You have to hand it to relationship writers. They come up with the most fascinating ways to spin the topic of marriage. Did you know that there are categories of marriage that are clearly defined? I know you are probably skeptical. I was too when I read about it.

(Sidebar: If you are on the fence about marriage. Stop reading here. No, really. Come back tomorrow.)

So of all the different types of marriage that author Pamela Haag outlines in her book, I was most interested in the semi-happy marriage. To wit:

All marriages have their ups and downs, but the semihappy marriage is chronically ambivalent. It’s a marriage that’s neither miserable nor all that successful. Semi happy spouses genuinely can’t decide if they should stick it out and live with the faults in the marriage, or if those faults are too much to handle.

I don’t know about you, but my unmarried self does not read this and think of marital bliss.  I am thankful to have my parent’s marriage as a real life example of what it takes to make a marriage work.

I have no expectations of 24/7 marital happiness and joy with  kittens and rainbows all the time. I expect that days will come when I contemplate ringing my husband’s neck, and other days I won’t be able to keep my hands off of him.

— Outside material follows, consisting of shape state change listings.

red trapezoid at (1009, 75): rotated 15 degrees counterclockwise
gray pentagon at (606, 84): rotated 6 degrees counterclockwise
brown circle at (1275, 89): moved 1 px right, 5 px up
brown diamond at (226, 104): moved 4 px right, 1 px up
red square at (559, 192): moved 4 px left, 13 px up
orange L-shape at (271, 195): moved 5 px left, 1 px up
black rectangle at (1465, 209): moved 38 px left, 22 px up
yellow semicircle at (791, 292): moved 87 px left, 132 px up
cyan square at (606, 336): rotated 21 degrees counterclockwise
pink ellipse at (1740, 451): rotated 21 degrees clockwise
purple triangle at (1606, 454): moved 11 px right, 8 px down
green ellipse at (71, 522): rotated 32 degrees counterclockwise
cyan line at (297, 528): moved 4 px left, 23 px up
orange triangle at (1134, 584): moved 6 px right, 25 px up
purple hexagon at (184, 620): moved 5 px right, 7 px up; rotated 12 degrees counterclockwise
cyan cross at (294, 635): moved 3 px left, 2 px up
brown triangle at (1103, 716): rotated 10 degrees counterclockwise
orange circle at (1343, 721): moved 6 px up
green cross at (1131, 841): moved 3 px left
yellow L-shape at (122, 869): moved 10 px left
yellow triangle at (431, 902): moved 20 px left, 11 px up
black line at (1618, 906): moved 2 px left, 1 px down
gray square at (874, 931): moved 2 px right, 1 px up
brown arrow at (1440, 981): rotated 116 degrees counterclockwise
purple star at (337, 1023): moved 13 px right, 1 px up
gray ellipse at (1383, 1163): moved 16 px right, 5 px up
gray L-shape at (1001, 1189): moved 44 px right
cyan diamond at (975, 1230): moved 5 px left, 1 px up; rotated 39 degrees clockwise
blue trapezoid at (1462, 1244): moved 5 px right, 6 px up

My guess is that semi happy couples that are married were semi happy people before they hooked up and became “chronically ambivalent couple”  in one house. Or perhaps I am being naive since I’ve never been a wife.

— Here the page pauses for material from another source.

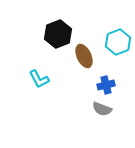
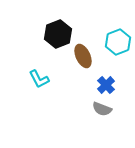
brown ellipse: moved 1 px left
blue cross: rotated 30 degrees counterclockwise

What do you think? Is there such a thing as different “types” of marriage? If so, what “type” of marriage would you label and define? If you are married or have been married before, how would you describe the type of marriage you have/had?

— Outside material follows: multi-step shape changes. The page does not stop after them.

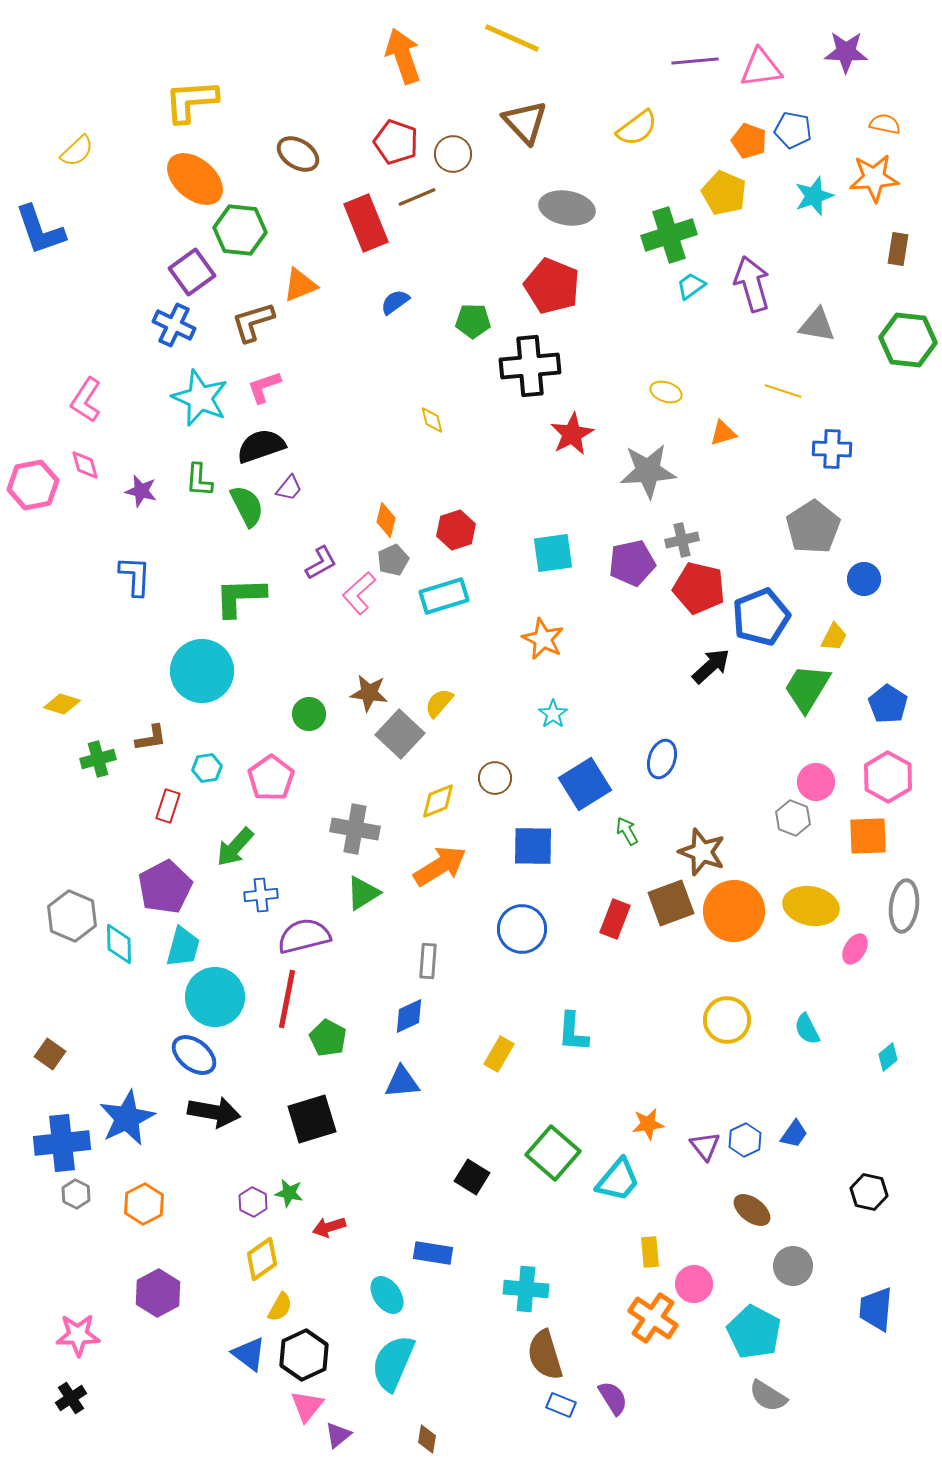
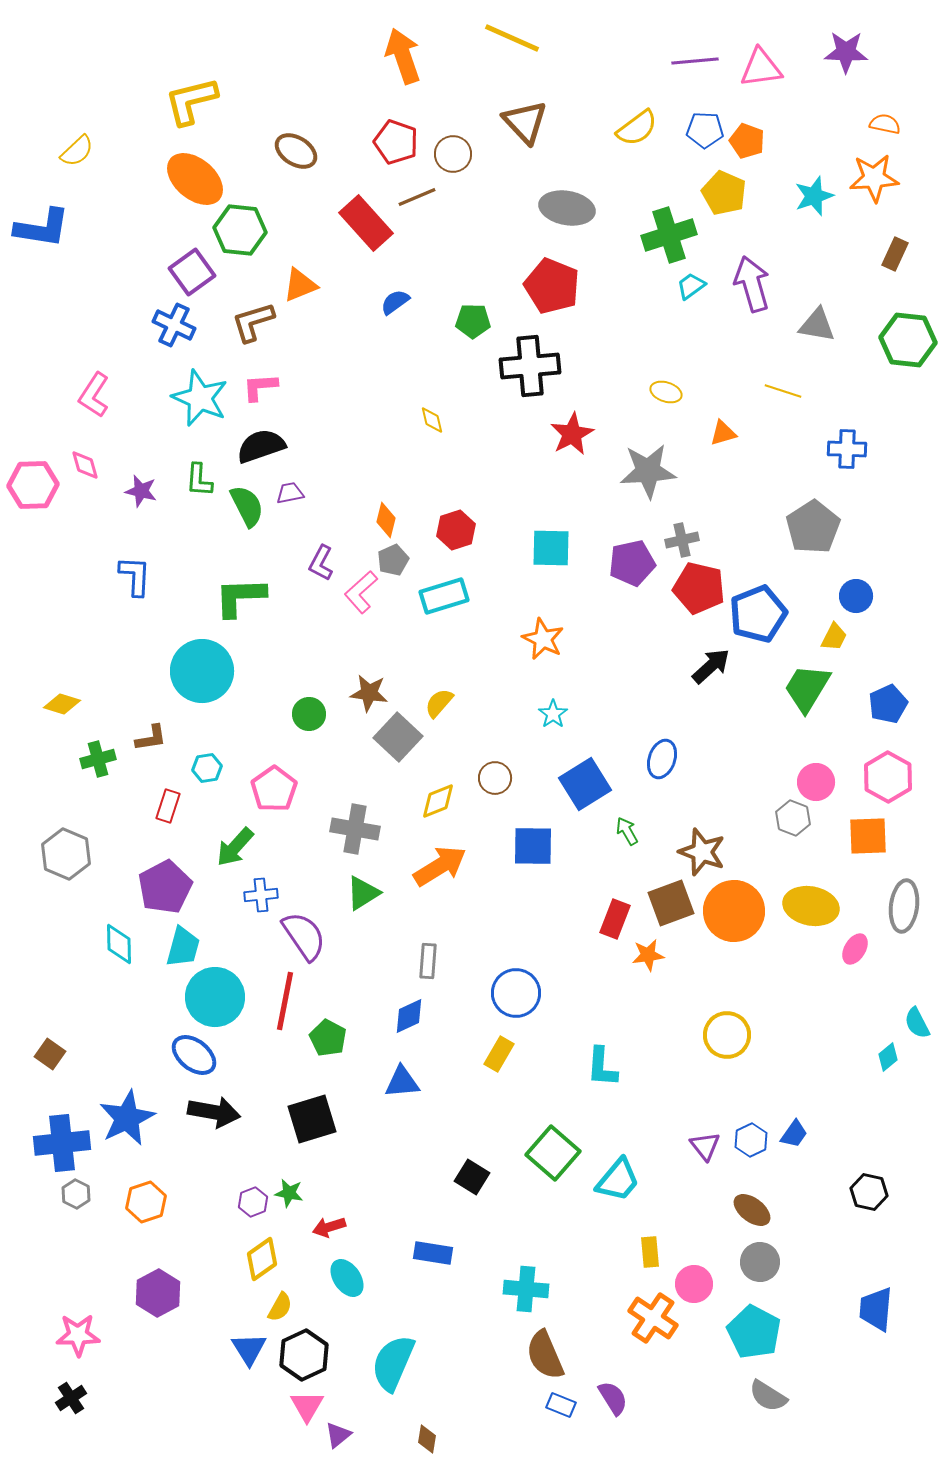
yellow L-shape at (191, 101): rotated 10 degrees counterclockwise
blue pentagon at (793, 130): moved 88 px left; rotated 9 degrees counterclockwise
orange pentagon at (749, 141): moved 2 px left
brown ellipse at (298, 154): moved 2 px left, 3 px up
red rectangle at (366, 223): rotated 20 degrees counterclockwise
blue L-shape at (40, 230): moved 2 px right, 2 px up; rotated 62 degrees counterclockwise
brown rectangle at (898, 249): moved 3 px left, 5 px down; rotated 16 degrees clockwise
pink L-shape at (264, 387): moved 4 px left; rotated 15 degrees clockwise
pink L-shape at (86, 400): moved 8 px right, 5 px up
blue cross at (832, 449): moved 15 px right
pink hexagon at (33, 485): rotated 9 degrees clockwise
purple trapezoid at (289, 488): moved 1 px right, 5 px down; rotated 140 degrees counterclockwise
cyan square at (553, 553): moved 2 px left, 5 px up; rotated 9 degrees clockwise
purple L-shape at (321, 563): rotated 147 degrees clockwise
blue circle at (864, 579): moved 8 px left, 17 px down
pink L-shape at (359, 593): moved 2 px right, 1 px up
blue pentagon at (761, 617): moved 3 px left, 3 px up
blue pentagon at (888, 704): rotated 15 degrees clockwise
gray square at (400, 734): moved 2 px left, 3 px down
pink pentagon at (271, 778): moved 3 px right, 11 px down
gray hexagon at (72, 916): moved 6 px left, 62 px up
blue circle at (522, 929): moved 6 px left, 64 px down
purple semicircle at (304, 936): rotated 70 degrees clockwise
red line at (287, 999): moved 2 px left, 2 px down
yellow circle at (727, 1020): moved 15 px down
cyan semicircle at (807, 1029): moved 110 px right, 6 px up
cyan L-shape at (573, 1032): moved 29 px right, 35 px down
orange star at (648, 1124): moved 169 px up
blue hexagon at (745, 1140): moved 6 px right
purple hexagon at (253, 1202): rotated 12 degrees clockwise
orange hexagon at (144, 1204): moved 2 px right, 2 px up; rotated 9 degrees clockwise
gray circle at (793, 1266): moved 33 px left, 4 px up
cyan ellipse at (387, 1295): moved 40 px left, 17 px up
blue triangle at (249, 1354): moved 5 px up; rotated 21 degrees clockwise
brown semicircle at (545, 1355): rotated 6 degrees counterclockwise
pink triangle at (307, 1406): rotated 9 degrees counterclockwise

Hat tip to Simple Man for sending this topic idea to me.

(Feel free to send other topic ideas to me MIA blog family! Wise.Diva@gmail.com)

Wise Diva, Misadventures in Atlanta Dating Blog

308 comments Add your comment

dd

June 15th, 2011
7:36 am

Guys, find a good sex partner that can cook and believes in the holy spirit.

You’ll be glad you did.

Heat Guy J

June 15th, 2011
7:42 am

The most obvious example is the marriage of convenience, although these days it’s less about money and more about not-so-young professionals trying to get their parents and peers off their backs. In many of these situations, the spouses tolerate each other, but are often not in love at all, which makes parenthood feel like a chore.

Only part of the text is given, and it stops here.